Sunday, January 15, 2017

Intermolecular enhances ferroelectricity in dopant-free ALD hafnium oxide

In a new paper published in Applied Physics Letters, Intermolecular discusses how it has developed a method for improving the ferroelectric properties of pure ALD hafnium oxide without introducing additional dopants. [Intermolecular, LinkedIn]
Ferroelectric hafnium oxide (HfO2) is being used in development for non-volatile memory applications, In front end by a ferroelectric MIS-FET and in backend by a MIM Capacitor integration. Since HfO2 is a standard material in both DRAM and Logic since 10 years or more the deposition method, tools an precursors for depositing ultra-thin layers by atomic layer deposition (ALD) are available and therefore very attractive choice as compared to more exotic materials (Sr, Ba) or previous PZT based ferroelectrics.

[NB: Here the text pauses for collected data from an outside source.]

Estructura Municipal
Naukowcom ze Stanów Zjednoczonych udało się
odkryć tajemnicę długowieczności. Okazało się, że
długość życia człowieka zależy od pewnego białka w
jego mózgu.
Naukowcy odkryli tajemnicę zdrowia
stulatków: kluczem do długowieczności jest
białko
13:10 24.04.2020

In previous studies, mixing hafnium and zirconium oxide together, doping the HfO2 with other elements, like silicon, aluminum, yttrium, strontium, lanthanum, and gadolinium, have been used to induce ferroelectricity in HfO2.

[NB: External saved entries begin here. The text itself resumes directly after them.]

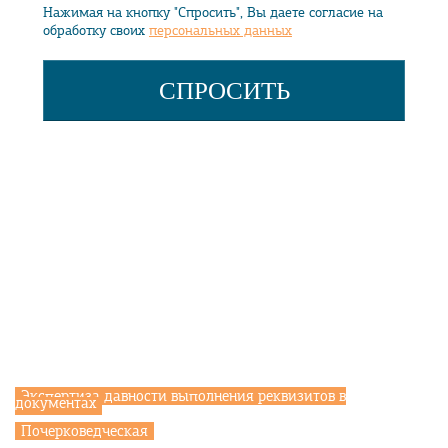
Нажимая на кнопку "Спросить", Вы даете согласие на
обработку своих
персональных данных
ДОПОЛНИТЕЛЬНО
Свидетельство на товарный знак
Законодательство
Экспертные методики
Экспертиза давности выполнения реквизитов в
документах
Почерковедческая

Now however, Intermolecular present new results (see below) were they by controlling the oxidant dose can promote ferroelectricity in dopant-free ALD hafnium oxide films. They were able to com near to total suppression of the monoclinic phase in sub-10 nm hafnium oxide films and obsreve a remanent polarization of 13.5 μC/cm2 in a 6.9 nm-thick hafnium oxide film.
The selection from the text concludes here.